Quick Start

Get started with Panther in 15 minutes

Prerequisites

What you'll need:

  1. An AWS Account

  2. An IAM user or role with permissions to create and manage the necessary resources

We've provided a deployment role for your convenience, but any sufficiently privileged role will work:

We recommend deploying Panther into its own dedicated AWS account.

Deployment

Navigate to the AWS CloudFormation console and create a new stack. The template URL is of the following form:

https://panther-EDITION-REGION.s3.amazonaws.com/VERSION/panther.yml

where:

  • EDITION is community or enterprise

  • REGION is one of: us-east-1, us-east-2, or us-west-2

    • Be sure the template region matches the region in which you are deploying Panther

    • Additional regions are available when deploying from source

  • VERSION is the latest tagged release

For example:

CloudFormation Template URL

On the next page, choose a stack name (e.g. "panther") and configure the name and email for the first Panther user:

CloudFormation Parameters

This is just the initial admin user account - you can edit the user and invite additional users after Panther is deployed.
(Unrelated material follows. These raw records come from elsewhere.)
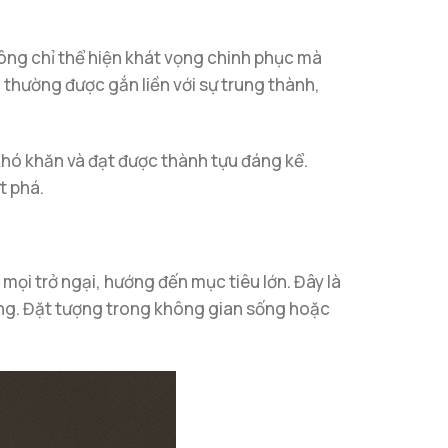
hông chỉ thể hiện khát vọng chinh phục mà
thường được gắn liền với sự trung thành,
khó khăn và đạt được thành tựu đáng kể.
t phá.
mọi trở ngại, hướng đến mục tiêu lớn. Đây là
sống. Đặt tượng trong không gian sống hoặc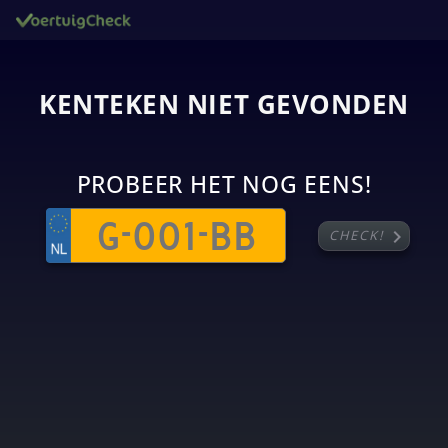
KENTEKEN NIET GEVONDEN
PROBEER HET NOG EENS!
chevron_right
CHECK!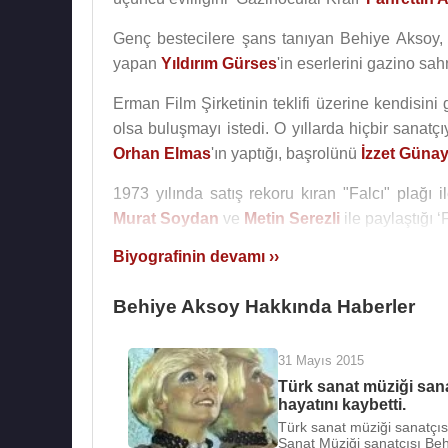
Genç bestecilere şans tanıyan Behiye Aksoy,
yapan
Yıldırım Gürses
'in eserlerini gazino sa
Erman Film Şirketinin teklifi üzerine kendisini
olsa buluşmayı istedi. O yıllarda hiçbir sanatçı
Orhan Elmas
'ın yaptığı, başrolünü
İzzet Güna
1973 yılında satış rekoru kıran "Falcı" plağı 
Murat Soydan
ve
Metin Serezli
ile paylaştığı ‘F
Biyografinin devamı ››
Behiye Aksoy, gazino döneminin sona erdiği 1980
2001 yılında
alzheimer
hastalığına yakalanan 
Behiye Aksoy Hakkında Haberler
2011 yılında birikimlerinin tamamını elinden çık
31 Mayıs 2015
Türk Sanat Müziği sanatçısı Behiye Aksoy, k
Türk sanat müziği sana
kaybetti.
hayatını kaybetti.
Türk sanat müziği sanatçıs
Evlilikleri
:
Sanat Müziği sanatçısı Beh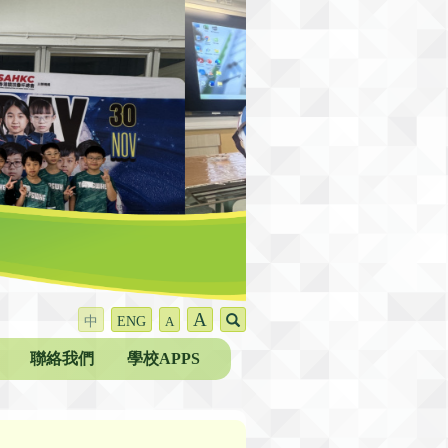
A
中
ENG
A
聯絡我們
學校APPS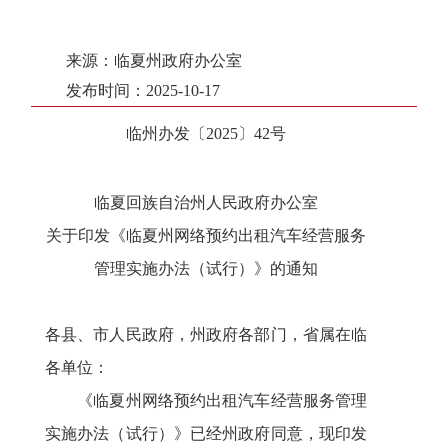
来源：临夏州政府办公室
发布时间：2025-10-17
临州办发〔2025〕42号
临夏回族自治州人民政府办公室
关于印发《临夏州网络预约出租汽车经营服务
管理实施办法（试行）》的通知
各县、市人民政府，州政府各部门，省属在临
各单位：
《临夏州网络预约出租汽车经营服务管理
实施办法（试行）》已经州政府同意，现印发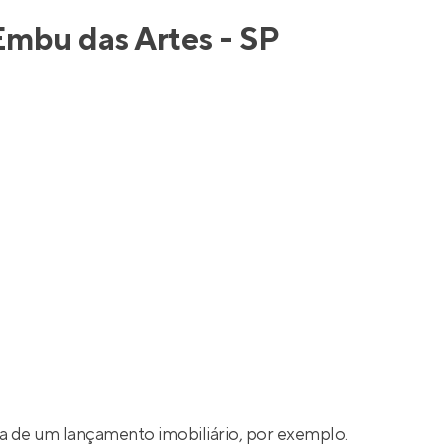
Entrar no Apto
Embu das Artes - SP
 de um lançamento imobiliário, por exemplo.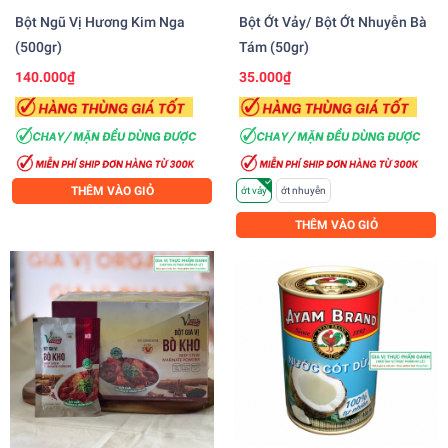
Bột Ngũ Vị Hương Kim Nga
Bột Ớt Vảy/ Bột Ớt Nhuyễn Bà
(500gr)
Tám (50gr)
140.000₫
35.000₫
THÊM VÀO GIỎ
ớt vảy
ớt nhuyễn
THÊM VÀO GIỎ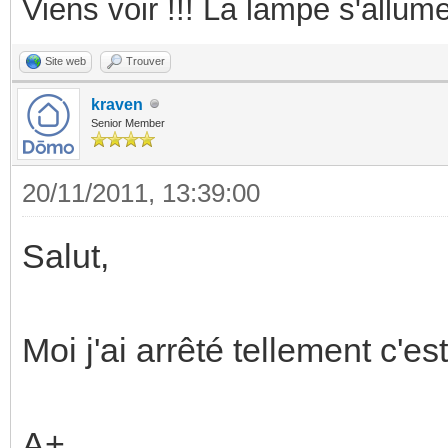
Viens voir !!! La lampe s'allume
Site web
Trouver
kraven
Senior Member
20/11/2011, 13:39:00
Salut,
Moi j'ai arrêté tellement c'
A+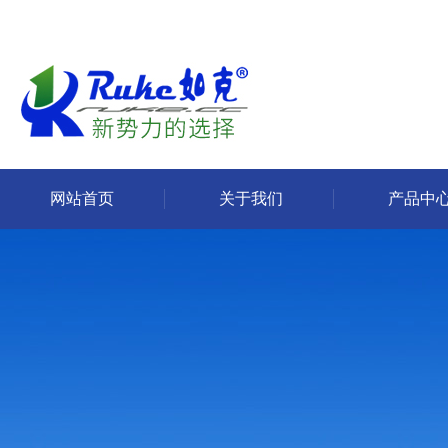
网站首页
关于我们
产品中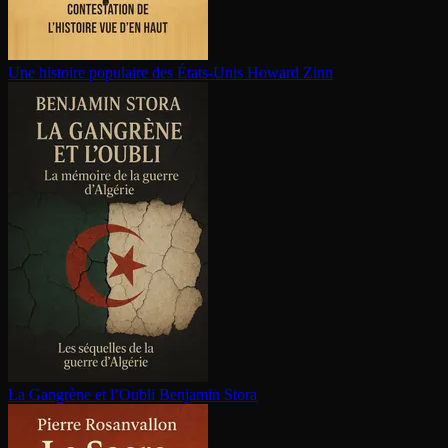
Une histoire populaire des États-Unis
Howard Zinn
La Gangrène et l’Oubli
Benjamin Stora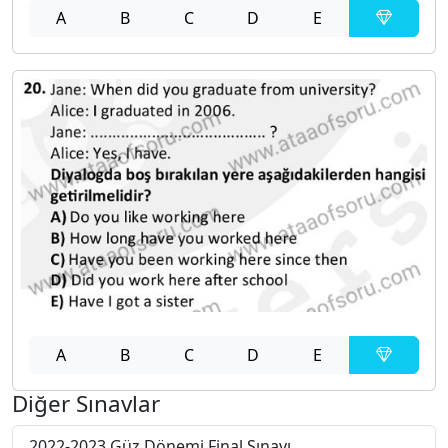
A
B
C
D
E
A
B
C
D
E
Diğer Sınavlar
2022-2023 Güz Dönemi Final Sınavı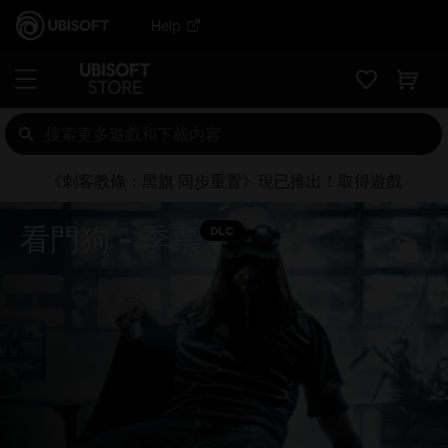
Help
《刺客教條：黑旗 同步重置》現已推出！取得遊戲
看門狗 - 季票
DLC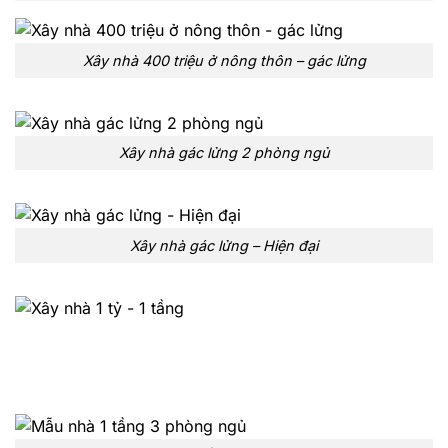
Xây nhà 400 triệu ở nông thôn – gác lửng
Xây nhà gác lửng 2 phòng ngủ
Xây nhà gác lửng – Hiện đại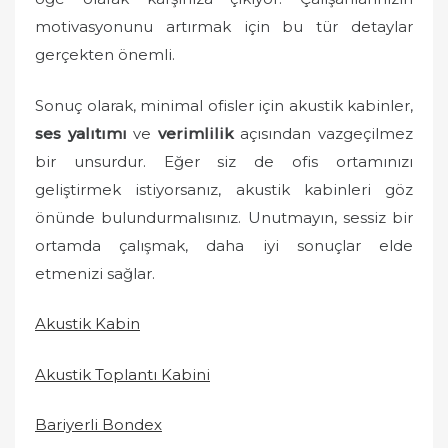
motivasyonunu artırmak için bu tür detaylar
gerçekten önemli.
Sonuç olarak, minimal ofisler için akustik kabinler,
ses yalıtımı
ve
verimlilik
açısından vazgeçilmez
bir unsurdur. Eğer siz de ofis ortamınızı
geliştirmek istiyorsanız, akustik kabinleri göz
önünde bulundurmalısınız. Unutmayın, sessiz bir
ortamda çalışmak, daha iyi sonuçlar elde
etmenizi sağlar.
Akustik Kabin
Akustik Toplantı Kabini
Bariyerli Bondex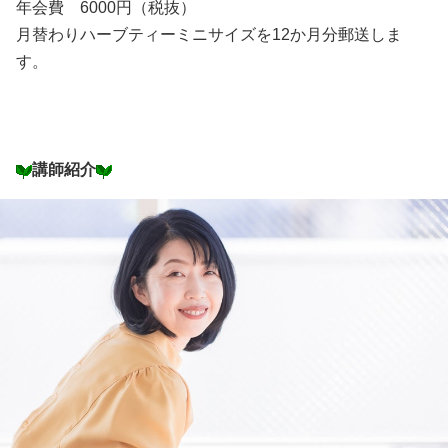
年会費 6000円（税抜）
月替わりハーブティーミニサイズを12か月分郵送しま
す。
講師紹介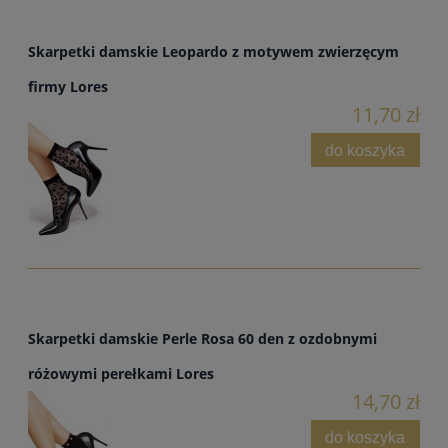
Skarpetki damskie Leopardo z motywem zwierzęcym
firmy Lores
11,70 zł
do koszyka
Skarpetki damskie Perle Rosa 60 den z ozdobnymi
różowymi perełkami Lores
14,70 zł
do koszyka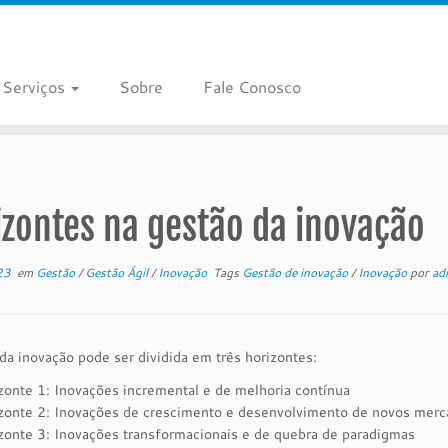
Serviços
Sobre
Fale Conosco
zontes na gestão da inovação
23
em
Gestão
/
Gestão Ágil
/
Inovação
Tags
Gestão de inovação
/
Inovação
por
ad
da inovação pode ser dividida em três horizontes:
zonte 1: Inovações incremental e de melhoria contínua
zonte 2: Inovações de crescimento e desenvolvimento de novos mer
zonte 3: Inovações transformacionais e de quebra de paradigmas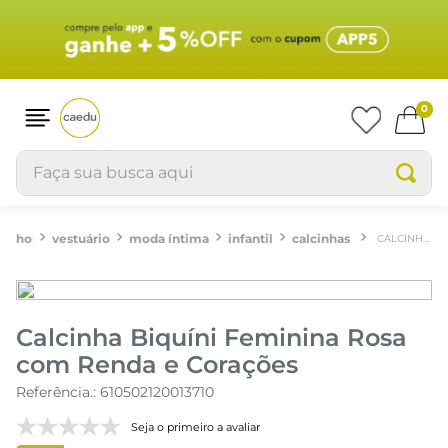
0
Faça sua busca aqui
vestuário
moda íntima
infantil
calcinhas
CALCINHA BIQUÍNI FEMININA ROSA COM RENDA E CORAÇÕES
Calcinha Biquíni Feminina Rosa
com Renda e Corações
Referência.
:
610502120013710
Seja o primeiro a avaliar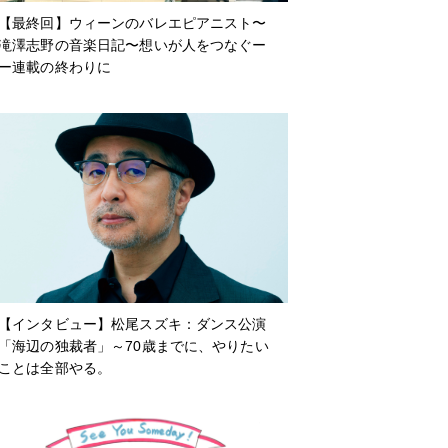
【最終回】ウィーンのバレエピアニスト〜
滝澤志野の音楽日記〜想いが人をつなぐー
ー連載の終わりに
【インタビュー】松尾スズキ：ダンス公演
「海辺の独裁者」～70歳までに、やりたい
ことは全部やる。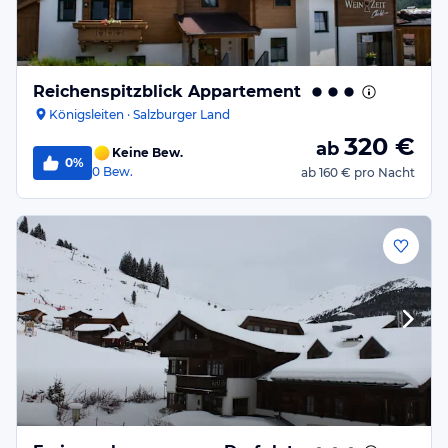
Reichenspitzblick Appartement
Königsleiten · Salzburger Land
320
€
ab
Keine Bew.
0%
0
Bew.
ab
160 €
pro Nacht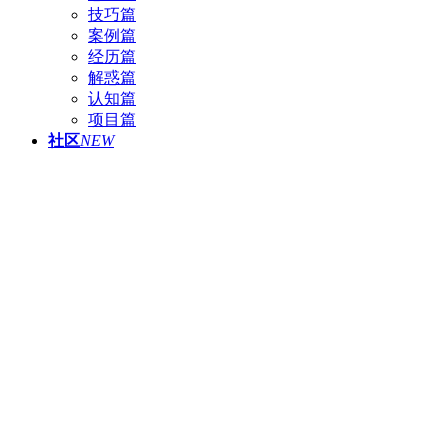
技巧篇
案例篇
经历篇
解惑篇
认知篇
项目篇
社区
NEW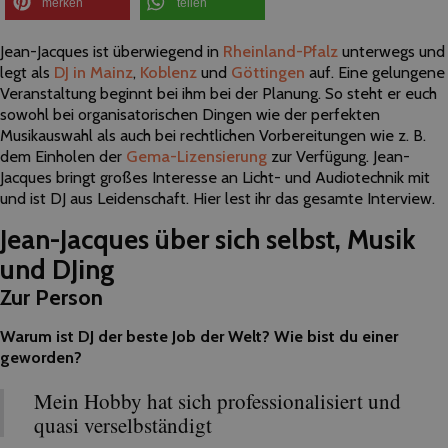
merken
teilen
Jean-Jacques ist überwiegend in
Rheinland-Pfalz
unterwegs und
legt als
DJ in Mainz
,
Koblenz
und
Göttingen
auf. Eine gelungene
Veranstaltung beginnt bei ihm bei der Planung. So steht er euch
sowohl bei organisatorischen Dingen wie der perfekten
Musikauswahl als auch bei rechtlichen Vorbereitungen wie z. B.
dem Einholen der
Gema-Lizensierung
zur Verfügung. Jean-
Jacques bringt großes Interesse an
Licht- und Audiotechnik mit
und ist DJ aus Leidenschaft. Hier lest ihr das gesamte Interview.
Jean-Jacques über sich selbst, Musik
und DJing
Zur Person
Warum ist DJ der beste Job der Welt? Wie bist du einer
geworden?
Mein Hobby hat sich professionalisiert und
quasi verselbständigt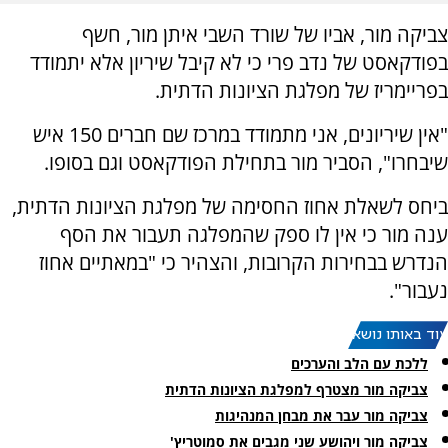
צביקה מור, אביו של שורד השבי איתן מור, חשף
בפודקאסט של נדב פרי כי לא קיבל שיריון אלא יתמודד
בפריימריז של מפלגת הציונות הדתית.
"אין שיריונים, אני מתמודד במרכז שם חברים 150 איש
שיבחרו", הסביר מור בתחילת הפודקאסט וגם בסופו.
ביחס לשאלת אחוז החסימה של מפלגת הציונות הדתית,
ענה מור כי אין לו ספק שהמפלגה תעבור את הסף
הנדרש בבחירות הקרובות, והצהיר כי "במאתיים אחוז
נעבור".
עוד באותו נושא:
ללכת עם הלב והערכים
צביקה מור מצטרף למפלגת הציונות הדתית
צביקה מור עבר את מבחן המנהיגות
צביקה מור ויהושע שני מגבים את סמוטריץ'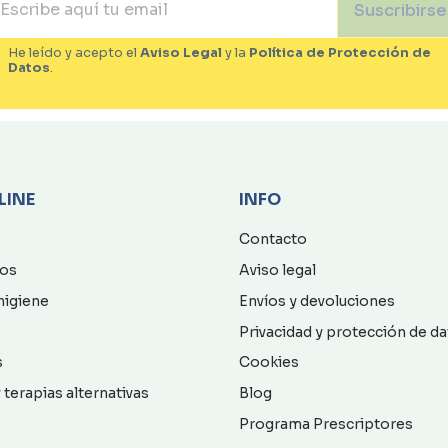
Suscribirse
He leído y acepto el
Aviso Legal
y la
Política de Protección de
Datos
.
LINE
INFO
Contacto
os
Aviso legal
higiene
Envíos y devoluciones
Privacidad y protección de d
s
Cookies
 terapias alternativas
Blog
Programa Prescriptores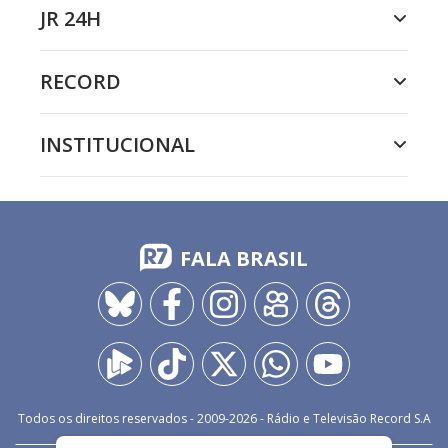
JR 24H
RECORD
INSTITUCIONAL
FALA BRASIL
Todos os direitos reservados - 2009-
2026
- Rádio e Televisão Record S.A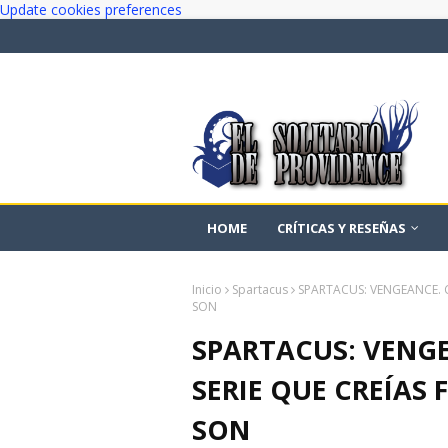
Update cookies preferences
HOME
CRÍTICAS Y RESEÑAS
Inicio
Spartacus
SPARTACUS: VENGEANCE. C
SON
SPARTACUS: VENGE
SERIE QUE CREÍAS
SON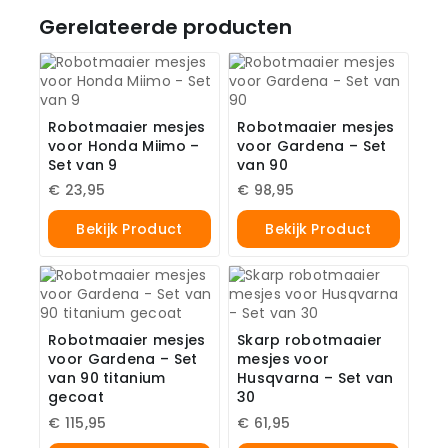
Gerelateerde producten
Robotmaaier mesjes
Robotmaaier mesjes
voor Honda Miimo –
voor Gardena – Set
Set van 9
van 90
€
23,95
€
98,95
Bekijk Product
Bekijk Product
Robotmaaier mesjes
Skarp robotmaaier
voor Gardena – Set
mesjes voor
van 90 titanium
Husqvarna – Set van
gecoat
30
€
115,95
€
61,95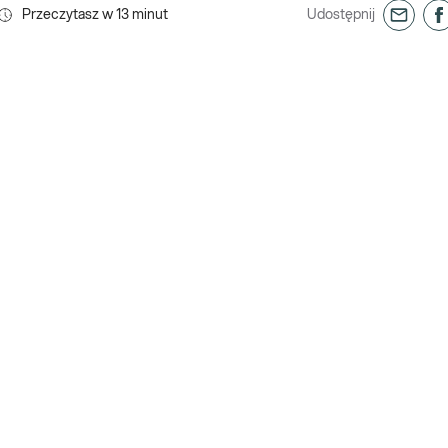
Przeczytasz w
13
minut
Udostępnij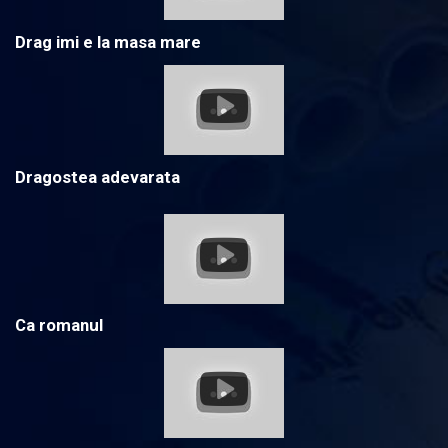
Drag imi e la masa mare
Dragostea adevarata
Ca romanul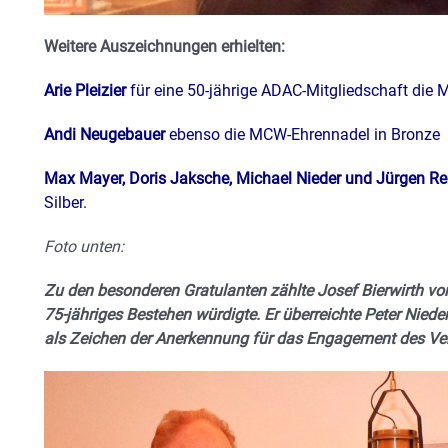
Weitere Auszeichnungen erhielten:
Arie Pleizier
für eine 50-jährige ADAC-Mitgliedschaft die
Andi Neugebauer
ebenso die MCW-Ehrennadel in Bronze
Max Mayer, Doris Jaksche, Michael Nieder und Jürgen R
Silber.
Foto unten:
Zu den besonderen Gratulanten zählte Josef Bierwirth vo
75-jähriges Bestehen würdigte. Er überreichte Peter Nied
als Zeichen der Anerkennung für das Engagement des Ver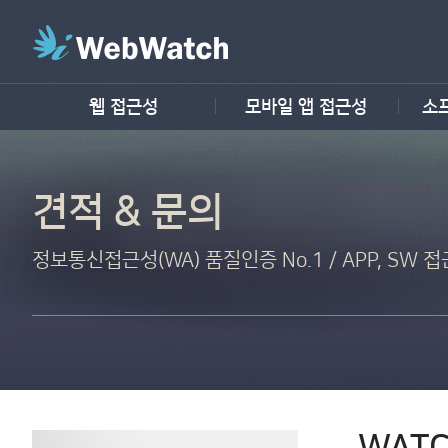
웹 접근성
모바일 앱 접근성
소
견적 & 문의
정보통신접근성(WA) 품질인증 No.1 / APP, SW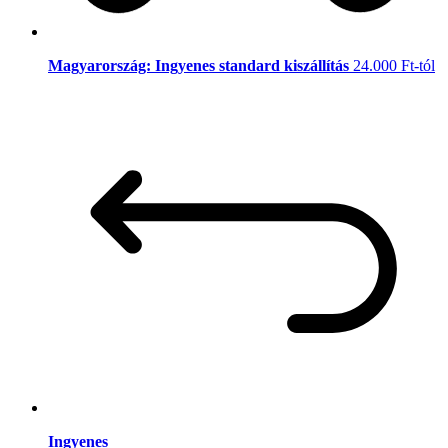
Magyarország: Ingyenes standard kiszállítás
24.000 Ft-tól
Ingyenes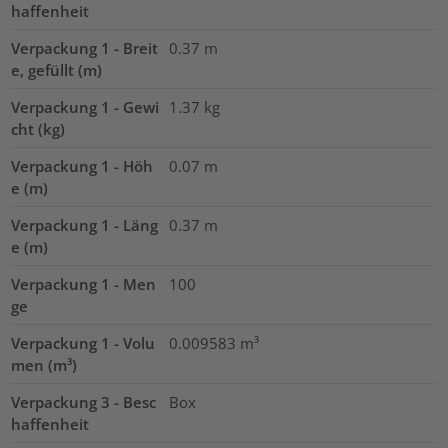
haffenheit
Verpackung 1 - Breit
0.37
m
e, gefüllt (m)
Verpackung 1 - Gewi
1.37
kg
cht (kg)
Verpackung 1 - Höh
0.07
m
e (m)
Verpackung 1 - Läng
0.37
m
e (m)
Verpackung 1 - Men
100
ge
Verpackung 1 - Volu
0.009583
m³
men (m³)
Verpackung 3 - Besc
Box
haffenheit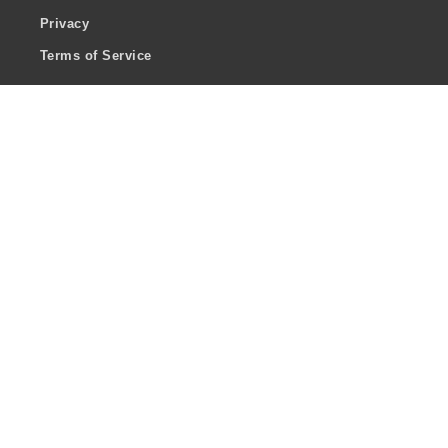
Privacy
Terms of Service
You can also set the CompanyDisplayName here if you like. All other parameters can be ignored.

On the next page, you can skip all the advanced stack settings. Acknowledge the warnings and deploy the stack!

CloudFormation Finish

Using a Template

Alternatively, you can deploy Panther as a nested stack in your own CloudFormation template:

AWSTemplateFormatVersion: 2010-09-09
Description: My Panther deployment
Resources:
Panther:
Type: AWS::CloudFormation::Stack
Properties:
TemplateURL: !Sub https://panther-community-${AWS::Region}.s3.amazonaws.com/v1.4.0/panther.yml
Parameters:
CompanyDisplayName: AwesomeCo
FirstUserEmail: user@example.com
FirstUserGivenName: Alice
FirstUserFamilyName: Jones

Or, to build and deploy from source, see the development page.

First Login

Once the deployment has finished, you will get an invitation email from no-reply@verificationemail.com with your temporary login credentials. (If you don't see it, be sure to check your spam folder.)

By default, Panther generates a self-signed certificate, which will cause most browsers to present a warning page:

Self-Signed Certificate Warning

Your connection is encrypted, and it's generally safe to continue. However, the warning exists because self-signed certificates do not protect you from man-in-the-middle attacks; for this reason production deployments should provide their own CertificateArn parameter value.

Onboarding

Congratulations! You are now ready to use Panther. Follow the steps below to complete your setup:

  1. Invite your team in Settings > Users > Invite User

  2. Configure destinations to receive generated alerts

  3. Onboard data for real-time log analysis

  4. Write custom detection rules based on internal business logic

  5. Onboard accounts for cloud security scans

  6. Write policies for supported AWS resources

  7. Query collected logs with historical search

Removing Panther

To uninstall Panther, simply delete the main "panther" stack (substituting whatever stack name you chose during deployment). This will automatically remove everything except:

  • S3 buckets and their data

  • A few empty CloudWatch log groups

You can easily find and delete these manually, or you can run mage teardown (see development).